TÜRKİYE CUMHURİYETİ
|
ANAYASA MAHKEMESİ
|
|
|
İKİNCİ BÖLÜM
|
|
KARAR
|
|
YAVUZ KORUCU BAŞVURUSU
|
(Başvuru Numarası: 2017/2324)
|
|
Karar Tarihi: 27/11/2019
|
|
İKİNCİ BÖLÜM
|
|
KARAR
|
|
Başkan
|
:
|
Recep
KÖMÜRCÜ
|
Üyeler
|
:
|
Engin
YILDIRIM
|
|
|
Celal Mümtaz
AKINCI
|
|
|
Rıdvan GÜLEÇ
|
|
|
Recai AKYEL
|
Raportör
|
:
|
Aydın ŞİMŞEK
|
Başvurucu
|
:
|
Yavuz KORUCU
|
I. BAŞVURUNUN KONUSU
1. Başvuru, gözaltı ve tutuklama tedbirlerinin hukuki olmaması
ve tutuklama ile tutukluluğa itirazın reddine ilişkin kararların doğal hâkim,
bağımsız ve tarafsız hâkim ilkelerine aykırı olan sulh ceza hâkimliklerince
verilmesi nedenleriyle kişi hürriyeti ve güvenliği hakkının ihlal edildiği
iddiasına ilişkindir.
II. BAŞVURU SÜRECİ
2. Başvuru 21/10/2016 tarihinde yapılmıştır.

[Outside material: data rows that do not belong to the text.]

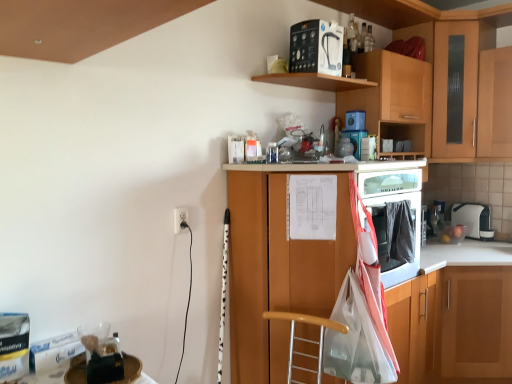 Question: Is wooden cabinet at right, which ranks as the 3th cabinetry in left-to-right order, turned away from wooden cabinet at center, positioned as the 1th cabinetry in left-to-right order?

Choices:
 (A) no
 (B) yes

Answer: (A)

Question: From the image's perspective, would you say wooden cabinet at right, which ranks as the 3th cabinetry in left-to-right order, is shown under wooden cabinet at center, positioned as the 1th cabinetry in left-to-right order?

Choices:
 (A) no
 (B) yes

Answer: (B)

Question: Is wooden cabinet at right, the second cabinetry in the right-to-left sequence, facing towards wooden cabinet at center, the fourth cabinetry in the right-to-left sequence?

Choices:
 (A) yes
 (B) no

Answer: (B)

Question: Considering the relative sizes of wooden cabinet at right, the second cabinetry in the right-to-left sequence, and wooden cabinet at center, the fourth cabinetry in the right-to-left sequence, in the image provided, is wooden cabinet at right, the second cabinetry in the right-to-left sequence, smaller than wooden cabinet at center, the fourth cabinetry in the right-to-left sequence,?

Choices:
 (A) no
 (B) yes

Answer: (B)

Question: Is the position of wooden cabinet at right, which ranks as the 3th cabinetry in left-to-right order, less distant than that of wooden cabinet at center, the fourth cabinetry in the right-to-left sequence?

Choices:
 (A) yes
 (B) no

Answer: (B)

Question: Is wooden cabinet at right, the second cabinetry in the right-to-left sequence, far from wooden cabinet at center, positioned as the 1th cabinetry in left-to-right order?

Choices:
 (A) no
 (B) yes

Answer: (A)

Question: Is white glossy counter at lower right located outside white plastic toaster at upper right, the 1th appliance when ordered from back to front?

Choices:
 (A) no
 (B) yes

Answer: (B)

Question: Is white plastic toaster at upper right, positioned as the 4th appliance in left-to-right order, located within white glossy counter at lower right?

Choices:
 (A) no
 (B) yes

Answer: (A)

Question: Considering the relative sizes of white glossy counter at lower right and white plastic toaster at upper right, which appears as the first appliance when viewed from the right, in the image provided, is white glossy counter at lower right taller than white plastic toaster at upper right, which appears as the first appliance when viewed from the right,?

Choices:
 (A) no
 (B) yes

Answer: (B)

Question: From the image's perspective, is white glossy counter at lower right below white plastic toaster at upper right, acting as the fourth appliance starting from the top?

Choices:
 (A) no
 (B) yes

Answer: (B)

Question: Is white glossy counter at lower right not near white plastic toaster at upper right, which appears as the first appliance when viewed from the right?

Choices:
 (A) no
 (B) yes

Answer: (A)

Question: From a real-world perspective, is white glossy counter at lower right under white plastic toaster at upper right, which is counted as the first appliance, starting from the bottom?

Choices:
 (A) yes
 (B) no

Answer: (A)

Question: Is blue plastic container at upper center, which ranks as the 2th appliance in back-to-front order, taller than white plastic toaster at upper right, the 1th appliance when ordered from back to front?

Choices:
 (A) no
 (B) yes

Answer: (A) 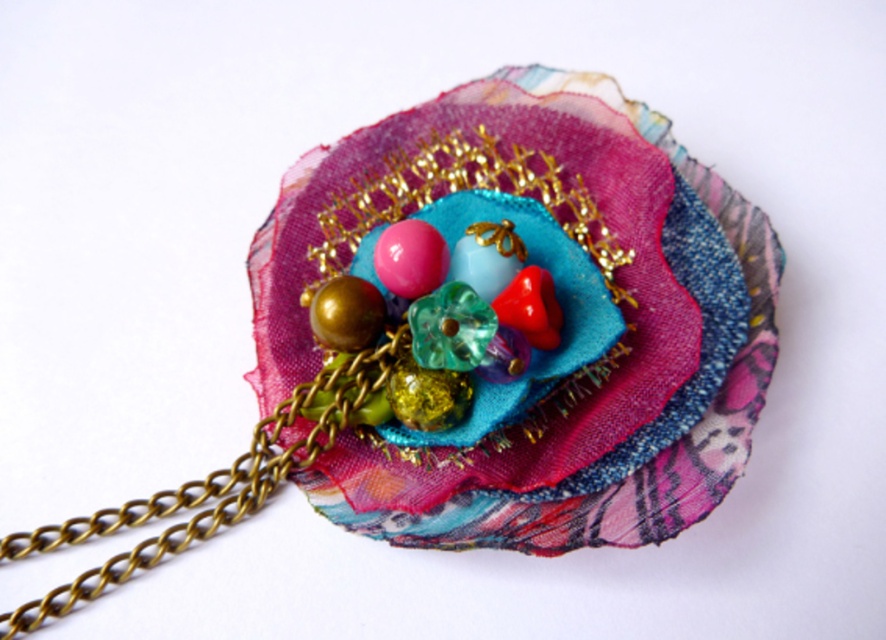 Consider the image. Between textile flower at center and translucent green glass bead at center, which one is positioned higher?

textile flower at center

Which is in front, point (688, 464) or point (487, 321)?

Point (688, 464)

Does point (578, 516) lie in front of point (443, 362)?

That is True.

This screenshot has width=886, height=640. Identify the location of textile flower at center. (657, 454). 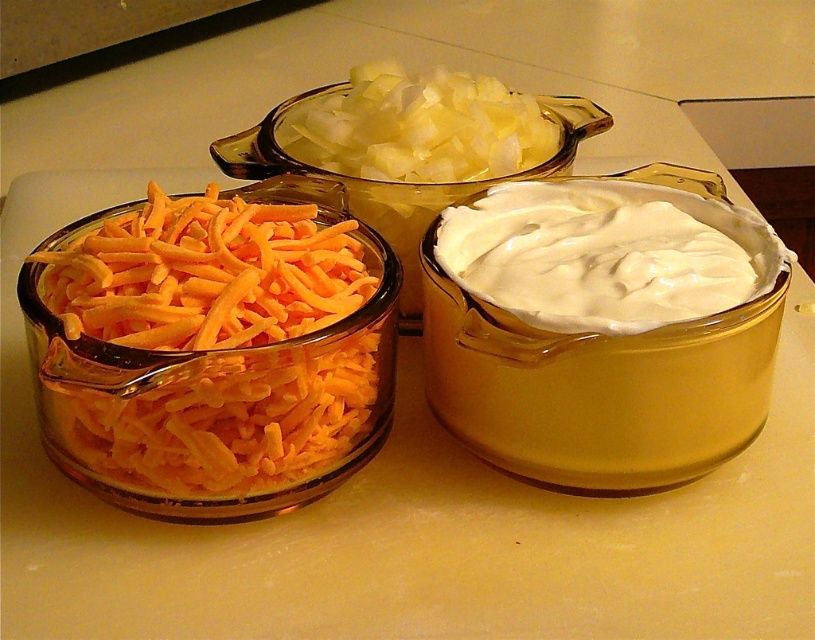 Is orange shredded cheese at lower left wider than white creamy spread at center?

Yes, orange shredded cheese at lower left is wider than white creamy spread at center.

Between point (173, 422) and point (604, 272), which one is positioned behind?

The point (604, 272) is more distant.

Find the location of `orange shredded cheese at lower left`. orange shredded cheese at lower left is located at coordinates (212, 340).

3. Başvuru, başvuru formu ve eklerinin idari yönden yapılan ön
incelemesinden sonra Komisyona sunulmuştur.
4. Komisyonca başvurunun kabul edilebilirlik incelemesinin Bölüm
tarafından yapılmasına karar verilmiştir.

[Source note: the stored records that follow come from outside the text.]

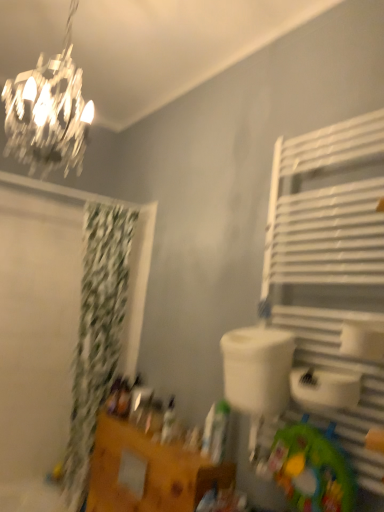 Question: Should I look upward or downward to see white plastic sink at center?

Choices:
 (A) up
 (B) down

Answer: (B)

Question: Does white metal towel rack at right lie in front of green fabric shower curtain at left?

Choices:
 (A) no
 (B) yes

Answer: (B)

Question: From a real-world perspective, is white metal towel rack at right positioned under green fabric shower curtain at left based on gravity?

Choices:
 (A) yes
 (B) no

Answer: (B)

Question: From the image's perspective, does white metal towel rack at right appear lower than green fabric shower curtain at left?

Choices:
 (A) no
 (B) yes

Answer: (A)

Question: Considering the relative sizes of white metal towel rack at right and green fabric shower curtain at left in the image provided, is white metal towel rack at right taller than green fabric shower curtain at left?

Choices:
 (A) no
 (B) yes

Answer: (A)

Question: Considering the relative positions of white metal towel rack at right and green fabric shower curtain at left in the image provided, is white metal towel rack at right behind green fabric shower curtain at left?

Choices:
 (A) yes
 (B) no

Answer: (B)

Question: Can you confirm if white metal towel rack at right is shorter than green fabric shower curtain at left?

Choices:
 (A) yes
 (B) no

Answer: (A)

Question: Is white metal towel rack at right outside white plastic sink at center?

Choices:
 (A) yes
 (B) no

Answer: (A)

Question: Is white metal towel rack at right positioned with its back to white plastic sink at center?

Choices:
 (A) yes
 (B) no

Answer: (A)

Question: Is white plastic sink at center a part of white metal towel rack at right?

Choices:
 (A) no
 (B) yes

Answer: (A)

Question: Can you confirm if white metal towel rack at right is taller than white plastic sink at center?

Choices:
 (A) no
 (B) yes

Answer: (B)

Question: Is white metal towel rack at right not close to white plastic sink at center?

Choices:
 (A) no
 (B) yes

Answer: (A)

Question: Is white metal towel rack at right shorter than white plastic sink at center?

Choices:
 (A) yes
 (B) no

Answer: (B)

Question: Does green fabric mat at lower right have a lesser width compared to white plastic sink at center?

Choices:
 (A) no
 (B) yes

Answer: (B) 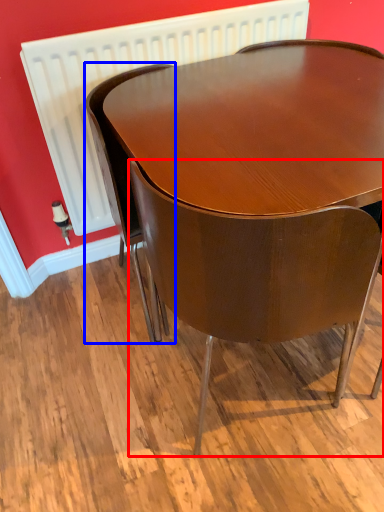 Question: Which object is closer to the camera taking this photo, chair (highlighted by a red box) or chair (highlighted by a blue box)?

Choices:
 (A) chair
 (B) chair

Answer: (A) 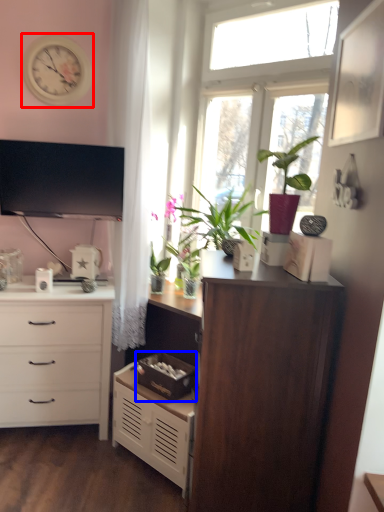 Question: Which object appears closest to the camera in this image, clock (highlighted by a red box) or storage box (highlighted by a blue box)?

Choices:
 (A) clock
 (B) storage box

Answer: (B) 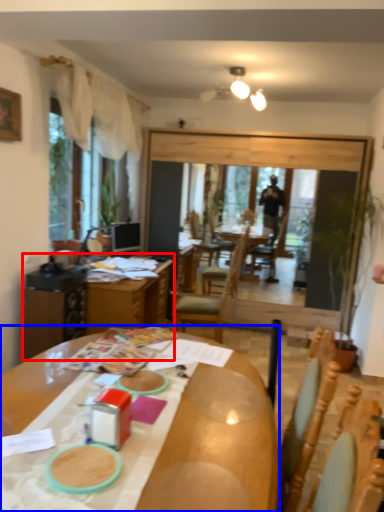 Question: Which object is closer to the camera taking this photo, table (highlighted by a red box) or desk (highlighted by a blue box)?

Choices:
 (A) table
 (B) desk

Answer: (B)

5. Başvuru belgelerinin bir örneği bilgi için Adalet Bakanlığına
(Bakanlık) gönderilmiştir. Bakanlık, görüşünü bildirmiştir.

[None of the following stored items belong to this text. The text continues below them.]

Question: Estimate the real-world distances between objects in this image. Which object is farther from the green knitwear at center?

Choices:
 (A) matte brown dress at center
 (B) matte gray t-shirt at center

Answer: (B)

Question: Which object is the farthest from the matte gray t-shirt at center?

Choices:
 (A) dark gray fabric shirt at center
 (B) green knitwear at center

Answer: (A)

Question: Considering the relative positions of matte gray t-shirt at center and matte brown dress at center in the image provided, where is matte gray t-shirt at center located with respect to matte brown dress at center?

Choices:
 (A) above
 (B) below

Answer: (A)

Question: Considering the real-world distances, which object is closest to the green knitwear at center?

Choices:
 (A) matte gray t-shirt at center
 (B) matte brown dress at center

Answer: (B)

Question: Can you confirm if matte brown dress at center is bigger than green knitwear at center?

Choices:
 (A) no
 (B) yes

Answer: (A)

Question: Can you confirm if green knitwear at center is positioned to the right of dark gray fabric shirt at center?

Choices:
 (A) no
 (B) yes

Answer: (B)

6. Başvurucu, Bakanlık görüşüne karşı beyanlarını Anayasa
Mahkemesine sunmuştur.
III. OLAY VE OLGULAR
7. Başvuru formu ve eklerinde ifade edildiği şekliyle ve Ulusal
Yargı Ağı Bilişim Sistemi (UYAP) aracılığıyla erişilen bilgi ve belgeler
çerçevesinde ilgili olaylar özetle şöyledir:
8. Türkiye 15/7/2016 tarihinde askerî darbe teşebbüsüyle karşı
karşıya kalmış ve bu nedenle 21/7/2016 tarihinde ülke genelinde olağanüstü hâl
ilan edilmiştir. Olağanüstü hâl süresi 19/7/2018 tarihinde son bulmuştur. Kamu
makamları ve yargı organları -olgusal temellere dayanarak- bu teşebbüsün
arkasında Türkiye'de çok uzun yıllardır faaliyetlerine devam eden ve son
yıllarda Fetullahçı Terör Örgütü (FETÖ) ve/veya
Paralel Devlet Yapılanması (PDY) olarak isimlendirilen bir yapılanmanın
olduğunu değerlendirmişlerdir (Aydın Yavuz
ve diğerleri [GK], B. No: 2016/22169, 20/6/2017, §§ 12-25).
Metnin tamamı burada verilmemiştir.